As tech leaders capitalize on anti-China fervor in Washington, civil society groups and academics warn that debates over competition for tech leadership might undermine efforts to regulate potential harms, such as the risks that some artificial intelligence tools They can extinguish jobs, spread disinformation and interfere in elections.
“The dynamics of this race between the United States and China have profound implications, because the flip side of reining in China is low friction and regulation for American companies,” said Amba Kak, CEO of research firm AI Now Institute and former senior advisor on artificial intelligence at the Federal Trade Commission.
AI experts say China is at least a year behind the United States in generative artificial intelligence and may be falling further behind, although a new study suggests it is gaining in talent.
The event in May is hosted by Jacob Helberg, a senior adviser at Palantir and a member of the US-China Economic and Security Review Commission, which reports to Congress on national security threats posed by China. This year’s forum has expanded from the first meeting it hosted last year, which was a private dinner focused primarily on the threat from TikTok, owned by Beijing-based ByteDance.
In addition to artificial intelligence, legislators who will speak at the Capitol event will pressure the Senate to pass a law banning TikTok, and Tom Mueller, one of SpaceX’s first employees, will talk regarding the space race between the United States and China.

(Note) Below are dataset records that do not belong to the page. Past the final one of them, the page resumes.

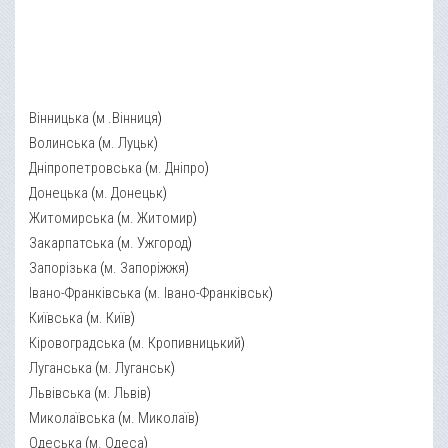
Вінницька
(
м .Вінниця
)
Волинська
(
м. Луцьк
)
Дніпропетровська
(
м. Дніпро
)
Донецька
(
м. Донецьк
)
Житомирська
(
м. Житомир
)
Закарпатська
(
м. Ужгород
)
Запорізька
(
м. Запоріжжя
)
Івано-Франківська
(
м. Івано-Франківськ
)
Київська
(
м. Київ
)
Кіровоградська
(
м. Кропивницький
)
Луганська
(
м. Луганськ
)
Львівська
(
м. Львів
)
Миколаївська
(
м. Миколаїв
)
Одеська
(
м. Одеса
)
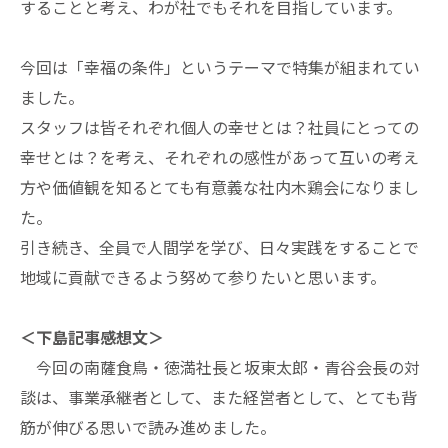
することと考え、わが社でもそれを目指しています。
今回は「幸福の条件」というテーマで特集が組まれてい
ました。
スタッフは皆それぞれ個人の幸せとは？社員にとっての
幸せとは？を考え、それぞれの感性があって互いの考え
方や価値観を知るとても有意義な社内木鶏会になりまし
た。
引き続き、全員で人間学を学び、日々実践をすることで
地域に貢献できるよう努めて参りたいと思います。
＜下島記事感想文＞
今回の南薩食鳥・徳満社長と坂東太郎・青谷会長の対
談は、事業承継者として、また経営者として、とても背
筋が伸びる思いで読み進めました。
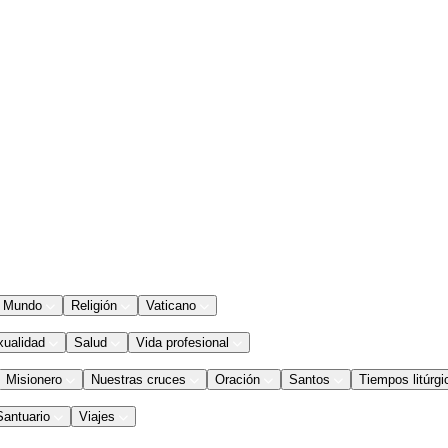
Mundo
Religión
Vaticano
xualidad
Salud
Vida profesional
Misionero
Nuestras cruces
Oración
Santos
Tiempos litúrgi
Santuario
Viajes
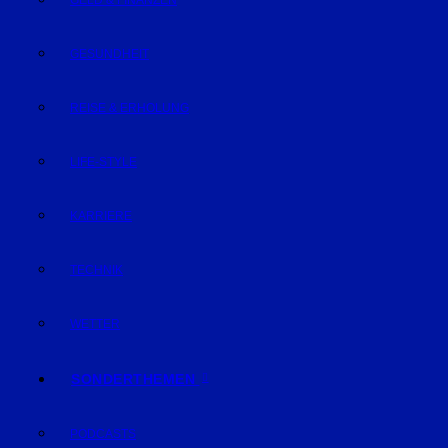
GELD & FINANZEN
GESUNDHEIT
REISE & ERHOLUNG
LIFE-STYLE
KARRIERE
TECHNIK
WETTER
SONDERTHEMEN
PODCASTS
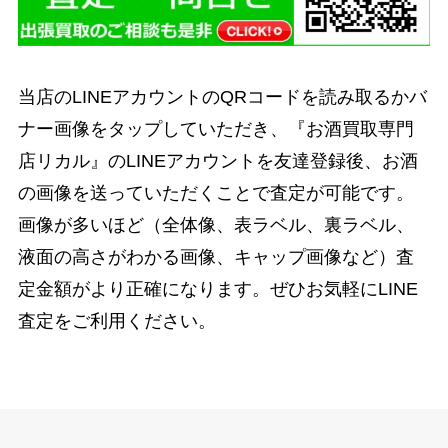
当店のLINEアカウントのQRコードを読み取るかバ
ナー画像をタップしていただき、『お酒買取専門
店リカル』のLINEアカウントを友達登録後、お酒
の画像を送っていただくことで査定が可能です。
画像が多いほど（全体像、表ラベル、裏ラベル、
液面の高さがわかる画像、キャップ画像など）査
定金額がより正確になります。ぜひお気軽にLINE
査定をご利用ください。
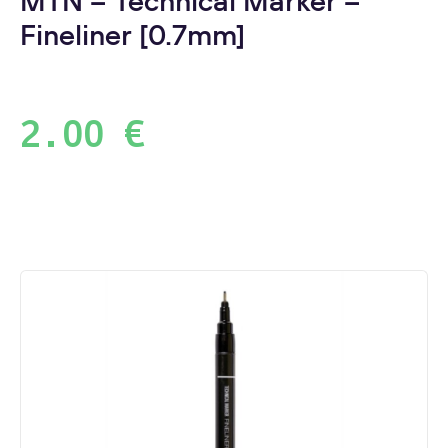
MTN – Technical Marker –
Fineliner [0.7mm]
2.00
€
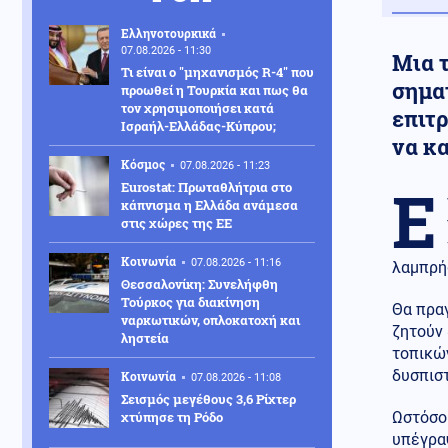
Ελληνοτουρκικά
07.08.2026 - 11:30
Μια τ
Τι είναι ο "μηχανισμός R-4" που
σημα
προωθεί η Τουρκία και πως θα
τον χρησιμοποιήσει κατά
επιτ
Ισραήλ-Ελλάδας-Κύπρου;
να κ
Κόσμος
07.08.2026 - 11:23
Ε
Eurostat: Πρωταθλήτρια στο
κάπνισμα η Ελλάδα ανάμεσα
στις χώρες της ΕΕ
Κοινωνία
07.08.2026 - 11:16
λαμπρή
Θεσσαλονίκη: Συνελήφθη
Τούρκος για διακίνηση
Θα πραγ
ναρκωτικών, οπλοκατοχή και
ζητούν
ληστεία
τοπικών
δυσπισ
Κοινωνία
07.08.2026 - 11:08
Σεισμός μεγέθους 3,6 Ρίχτερ
χτύπησε τη Ρόδο
Ωστόσο 
υπέγραψ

Among those attending will be Senator Mike Rounds, Republican of South Dakota and the ranking member of the Armed Services Committee, and Representative Ritchie Torres, Democrat of New York on the House Select Committee on the Chinese Communist Party .
“Tech companies can no longer be neutral,” Helberg said, adding that he is recusing himself from any work on the US-China Economic and Security Review Commission that involves contracts that might give Palantir an advantage.
The venture capital investors who will attend the event have dozens of investments related to artificial intelligence. Sequoia has invested in more than 70 artificial intelligence companies. Khosla Ventures, a $15 billion venture capital firm, has several investments, including in OpenAI, the company behind the chatbot ChatGPT.
“It has become even more obvious, even more critical, that we treat China as an adversary,” said Vinod Khosla, the head of Khosla Ventures who will speak at the forum. “What worries me is Western values versus a different set of values in China.”